7/12/2010

Reading "Economics for beginners




7月7日の七夕から、ビジョンセンター教授の坂田一郎先生の連載が日経新聞「やさしい経済学」でスタートしました。連載名は、「ネットワーク理論でみた技術革新」です。ぜひご一読下さい。

第2回目の連載では、知識の爆発と知識の細分化について説明されています。知識の爆発は科学論文等による知識の発信の急増を、知識の細分化は研究テーマが細かくなって、研究者が周囲を見渡す余裕を失っていることをいうようです。要するに、社会に知識が溢れ、それが細かい問題点にまで及んでいるものの、現在それらの大量かつ細分化された知識は構造化されていません。そのせいで、わらわれはそれぞれの知識間の関係を十分に把握することができず、知識を有効に活用することができない状況にあります。それが、問題というわけです。どうして問題なのでしょうか。

例えば、せっかくの知識を有効に活用できないと、将来有望な技術を見誤る可能性が高まるかもしれません。また、組合わなどによって、何らかのシナジーを生み出すような素晴らしい技術を見出せなくなるかもしれません。これは大きな国家的損失ですし、科学界全体にとっても重大な事態といえるでしょう。

このような問題を解決する重要な鍵が、ネットワーク理論であり俯瞰工学、ということが今後の連載で明らかにされるものと思われます。詳しくはぜひ坂田先生の連載をご覧下さい!

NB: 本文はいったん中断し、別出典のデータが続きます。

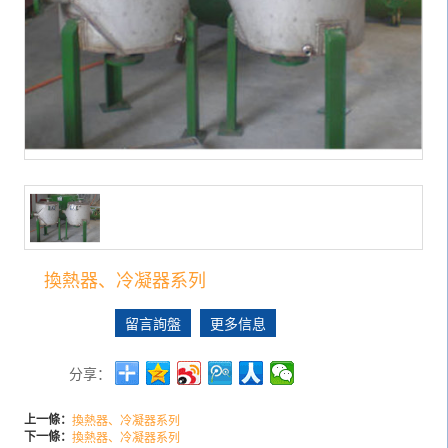
換熱器、冷凝器系列
留言詢盤
更多信息
分享：
上一條：
換熱器、冷凝器系列
下一條：
換熱器、冷凝器系列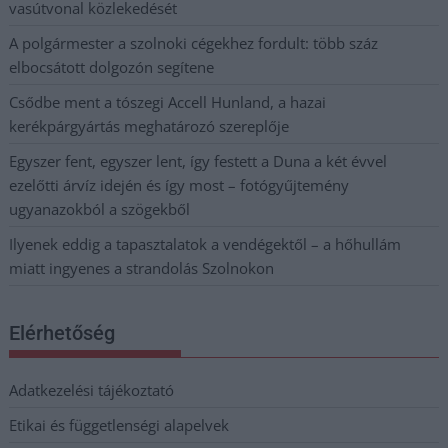
vasútvonal közlekedését
A polgármester a szolnoki cégekhez fordult: több száz
elbocsátott dolgozón segítene
Csődbe ment a tószegi Accell Hunland, a hazai
kerékpárgyártás meghatározó szereplője
Egyszer fent, egyszer lent, így festett a Duna a két évvel
ezelőtti árvíz idején és így most – fotógyűjtemény
ugyanazokból a szögekből
Ilyenek eddig a tapasztalatok a vendégektől – a hőhullám
miatt ingyenes a strandolás Szolnokon
Elérhetőség
Adatkezelési tájékoztató
Etikai és függetlenségi alapelvek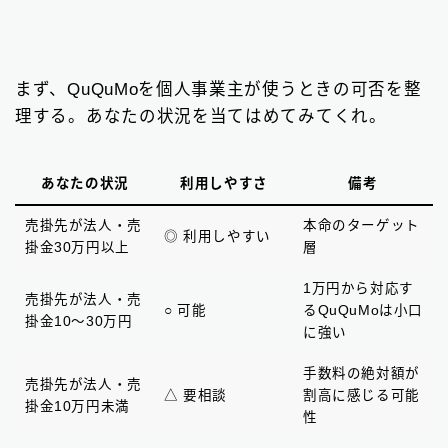
まず、QuQuMoを個人事業主が使うときの可否を整
理する。あなたの状況を当てはめてみてくれ。
あなたの状況
利用しやすさ
備考
売掛先が法人・売
本命のターゲット
◎ 利用しやすい
掛金30万円以上
層
1万円から対応す
売掛先が法人・売
○ 可能
るQuQuMoは小口
掛金10〜30万円
に強い
手数料の絶対額が
売掛先が法人・売
△ 要相談
割高に感じる可能
掛金10万円未満
性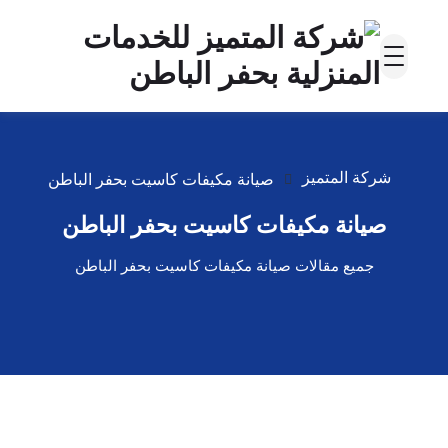
شركة المتميز
صيانة مكيفات كاسيت بحفر الباطن
صيانة مكيفات كاسيت بحفر الباطن
جميع مقالات صيانة مكيفات كاسيت بحفر الباطن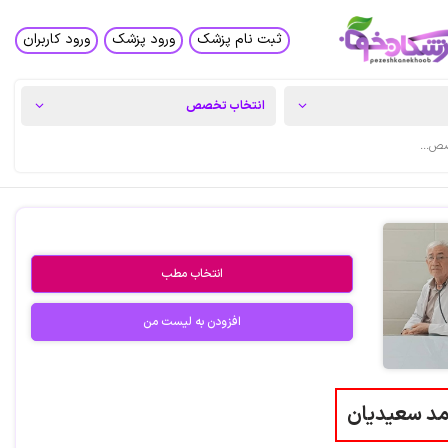
ثبت نام پزشک
ورود پزشک
ورود کاربران
انتخاب مطب
افزودن به لیست من
مد سعیدیان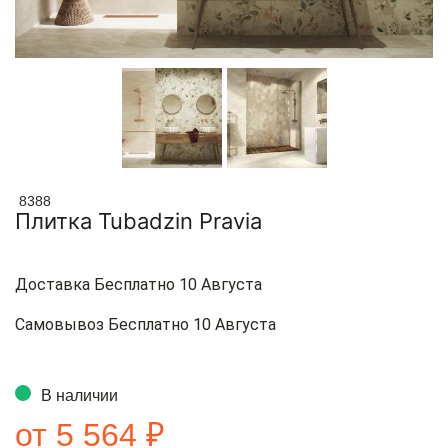
8388
Плитка Tubadzin Pravia
Доставка Бесплатно 10 Августа
Самовывоз Бесплатно 10 Августа
В наличии
от 5 564 ₽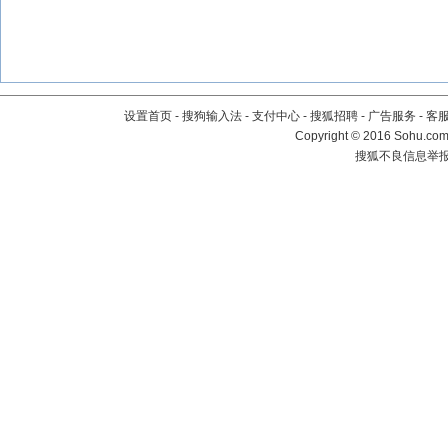
设置首页
-
搜狗输入法
-
支付中心
-
搜狐招聘
-
广告服务
-
客
Copyright
©
2016 Sohu.com 
搜狐不良信息举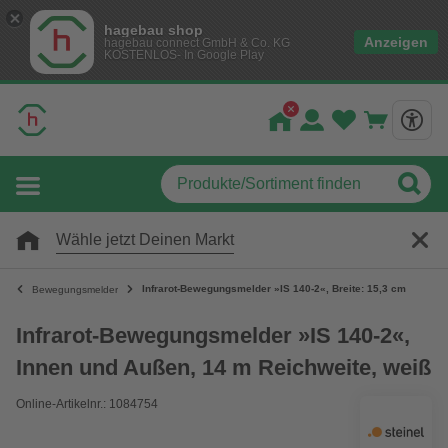
hagebau shop
Anzeigen
hagebau connect GmbH & Co. KG
KOSTENLOS- In Google Play
Wähle jetzt Deinen Markt
Infrarot-Bewegungsmelder »IS 140-2«, Breite: 15,3 cm
Bewegungsmelder
Infrarot-Bewegungsmelder »IS 140-2«,
Innen und Außen, 14 m Reichweite, weiß
Online-Artikelnr.: 1084754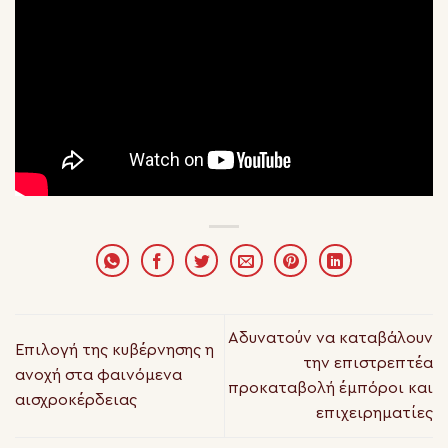
Αδυνατούν να καταβάλουν
Επιλογή της κυβέρνησης η
την επιστρεπτέα
ανοχή στα φαινόμενα
προκαταβολή έμπόροι και
αισχροκέρδειας
επιχειρηματίες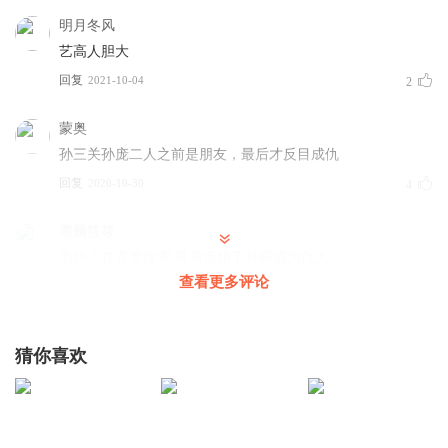
明月冬风
艺高人胆大
回复
2021-10-04
2
蒙奥
孙三关孙庞二人之前是朋友，最后才反目成仇
回复
2020-10-30
4
麓爾筱筱
为什么在百度搜索 最后庞娟于孙膑成为仇人……
查看更多评论
回复
2020-04-22
2
寒川文化
回复 @
麓爾筱筱
:
《鬼谷子的局》小说中将孙膑庞涓的人
猜你喜欢
物形象美化了，和历史上二人不共戴天的关系不同
AlphaDT
好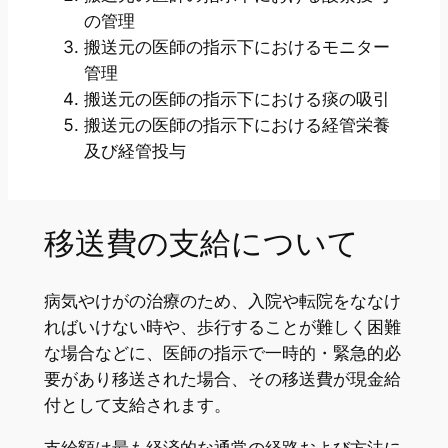
の管理
搬送元の医師の指示下におけるモニター
管理
搬送元の医師の指示下における痰の吸引
搬送元の医師の指示下における経管栄養
及び経管投与
移送費の支給について
病気やけがの治療のため、入院や転院をななけ
ればいけない時や、歩行することが難しく困難
な場合などに、医師の指示で一時的・緊急的必
要があり移送された場合、その移送費が現金給
付として支給されます。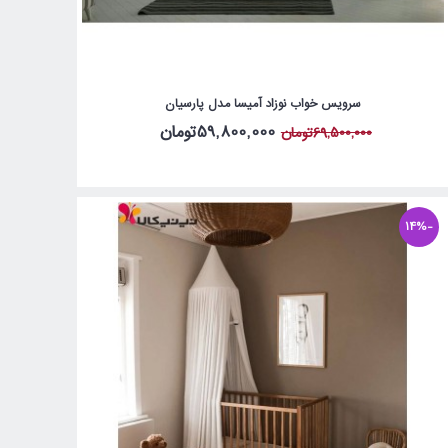
سرویس خواب نوزاد آمیسا مدل پارسیان
59,800,000تومان
69,500,000تومان
-14%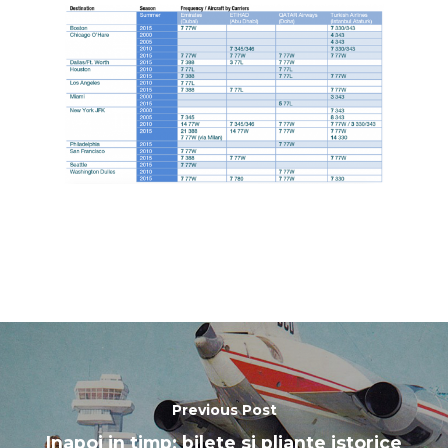
Previous Post
Inapoi in timp: bilete si pliante istorice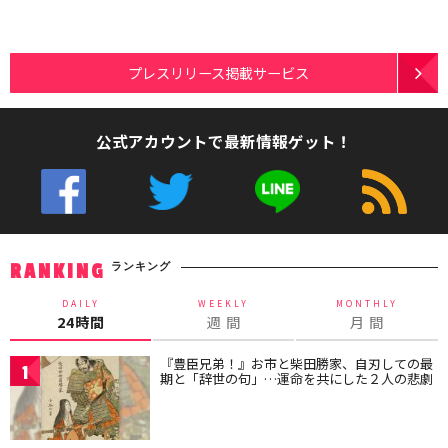
プレスリリース掲載サービス
公式アカウントで最新情報ゲット！
ランキング
RANKING
DAILY
WEEKLY
MONTHLY
24時間
週 間
月 間
『豊臣兄弟！』お市と柴田勝家、自刃しての最
1
期と「辞世の句」…運命を共にした２人の悲劇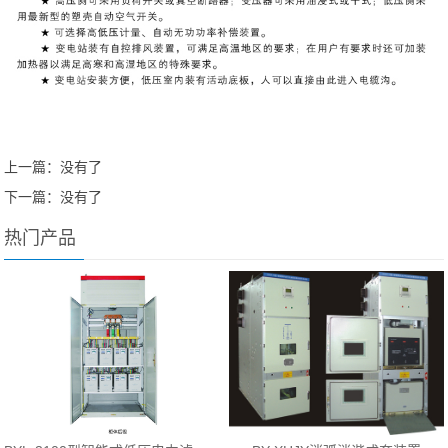
上一篇：没有了
下一篇：没有了
热门产品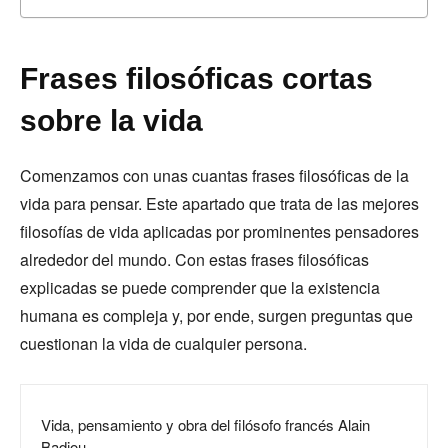
Frases filosóficas cortas
sobre la vida
Comenzamos con unas cuantas frases filosóficas de la
vida para pensar. Este apartado que trata de las mejores
filosofías de vida aplicadas por prominentes pensadores
alrededor del mundo. Con estas frases filosóficas
explicadas se puede comprender que la existencia
humana es compleja y, por ende, surgen preguntas que
cuestionan la vida de cualquier persona.
Vida, pensamiento y obra del filósofo francés Alain
Badiou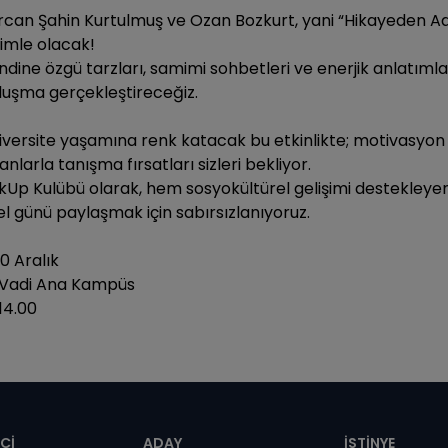
rcan Şahin Kurtulmuş ve Ozan Bozkurt, yani “Hikayeden Ad
zimle olacak!
ndine özgü tarzları, samimi sohbetleri ve enerjik anlatıml
luşma gerçekleştireceğiz.
iversite yaşamına renk katacak bu etkinlikte; motivasyon d
anlarla tanışma fırsatları sizleri bekliyor.
nkUp Kulübü olarak, hem sosyokültürel gelişimi destekleye
el günü paylaşmak için sabırsızlanıyoruz.
 10 Aralık
 Vadi Ana Kampüs
14.00
Cİ
ADAY
İSTİNYE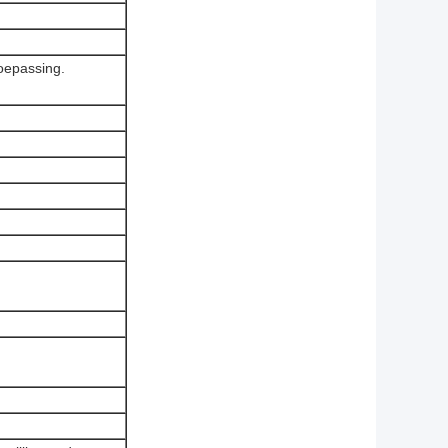
toepassing.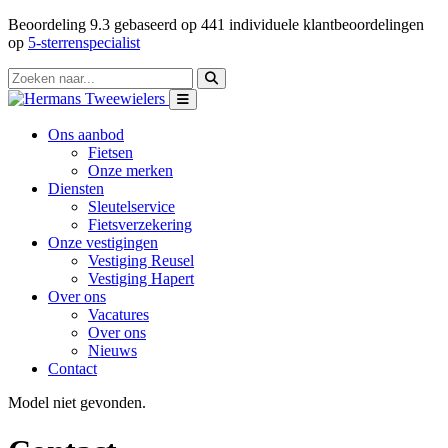
Beoordeling
9.3
gebaseerd op
441
individuele klantbeoordelingen
op
5-sterrenspecialist
Ons aanbod
Fietsen
Onze merken
Diensten
Sleutelservice
Fietsverzekering
Onze vestigingen
Vestiging Reusel
Vestiging Hapert
Over ons
Vacatures
Over ons
Nieuws
Contact
Model niet gevonden.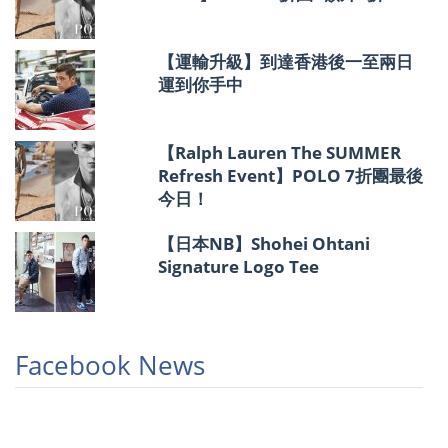
【運輸升級】到達香港後一至兩日
運到你手中
【Ralph Lauren The SUMMER
Refresh Event】POLO 7折團最後
今日！
【日本NB】Shohei Ohtani
Signature Logo Tee
Facebook News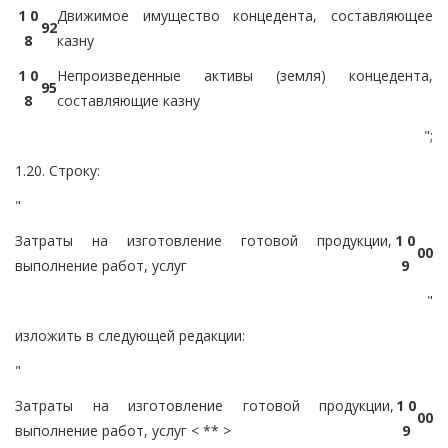
1 0
Движимое имущество концедента, составляющее
9
2
8
казну
1 0
Непроизведенные активы (земля) концедента,
9
5
8
составляющие казну
";
1.20. Строку:
"
Затраты на изготовление готовой продукции,
1 0
0
0
выполнение работ, услуг
9
"
изложить в следующей редакции:
"
Затраты на изготовление готовой продукции,
1 0
0
0
выполнение работ, услуг < ** >
9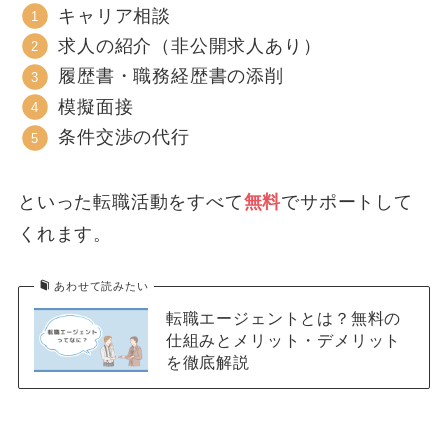
キャリア相談
求人の紹介（非公開求人あり）
履歴書・職務経歴書の添削
模擬面接
条件交渉の代行
といった転職活動をすべて
無料
でサポートして
くれます。
あわせて読みたい
転職エージェントとは？無料の
仕組みとメリット・デメリット
を徹底解説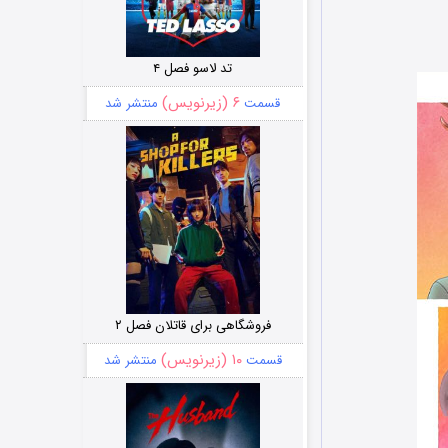
تد لاسو فصل ۴
۶ (زیرنویس)
قسمت
منتشر شد
فروشگاهی برای قاتلان فصل ۲
۱۰ (زیرنویس)
قسمت
منتشر شد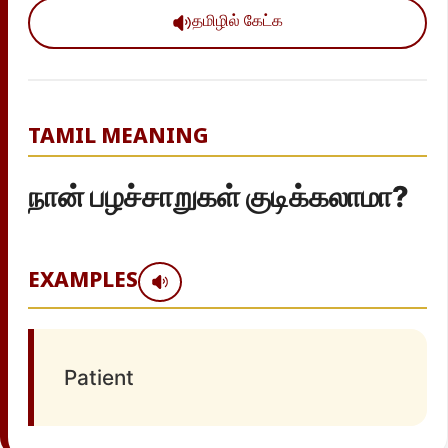
தமிழில் கேட்க
TAMIL MEANING
நான் பழச்சாறுகள் குடிக்கலாமா?
EXAMPLES
Patient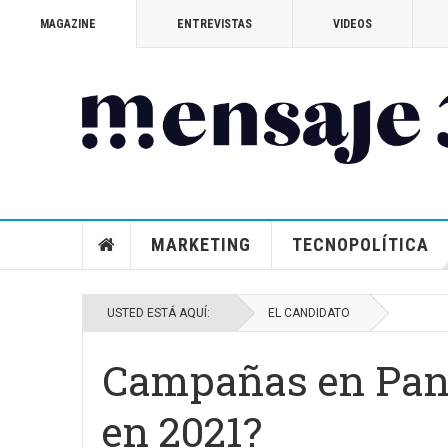
MAGAZINE
ENTREVISTAS
VIDEOS
MARKETING
TECNOPOLÍTICA
USTED ESTÁ AQUÍ:
EL CANDIDATO
Campañas en Pan
en 2021?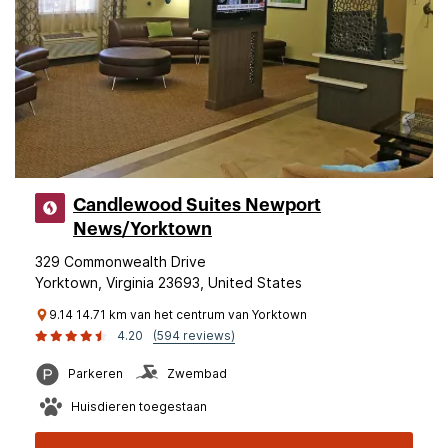
Candlewood Suites Newport
News/Yorktown
329 Commonwealth Drive
Yorktown, Virginia 23693, United States
9.14 14.71 km van het centrum van Yorktown
4.20
(594 reviews)
Parkeren
Zwembad
Huisdieren toegestaan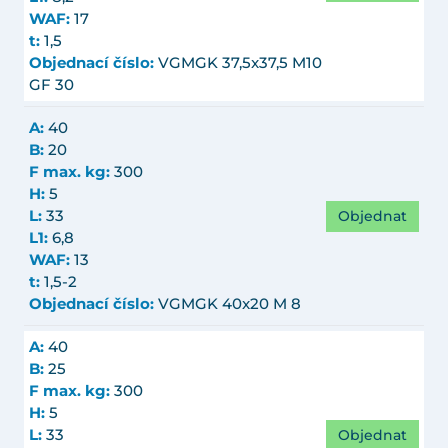
WAF:
17
t:
1,5
Objednací číslo:
VGMGK 37,5x37,5 M10
GF 30
A:
40
B:
20
F max. kg:
300
H:
5
Objednat
L:
33
L1:
6,8
WAF:
13
t:
1,5-2
Objednací číslo:
VGMGK 40x20 M 8
A:
40
B:
25
F max. kg:
300
H:
5
Objednat
L:
33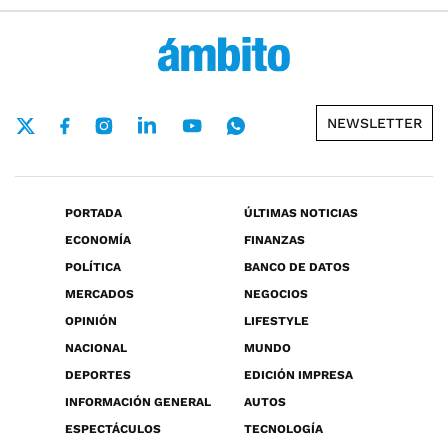
NEWSLETTER
PORTADA
ÚLTIMAS NOTICIAS
ECONOMÍA
FINANZAS
POLÍTICA
BANCO DE DATOS
MERCADOS
NEGOCIOS
OPINIÓN
LIFESTYLE
NACIONAL
MUNDO
DEPORTES
EDICIÓN IMPRESA
INFORMACIÓN GENERAL
AUTOS
ESPECTÁCULOS
TECNOLOGÍA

ちなみに僕は、中学生のときにワトソン教授とクリック教授の「二重らせん」という本を読んで研究に関心を持ちましたが、1953年当時には年間100本程度の論文しかなかったそうです。それに対して、今では少なくとも年間10万本の科学論文が発表されているとのこと。研究者の方々にとっては、先行研究や関連論文を見落とさないようにするだけでも一苦労ですね。。。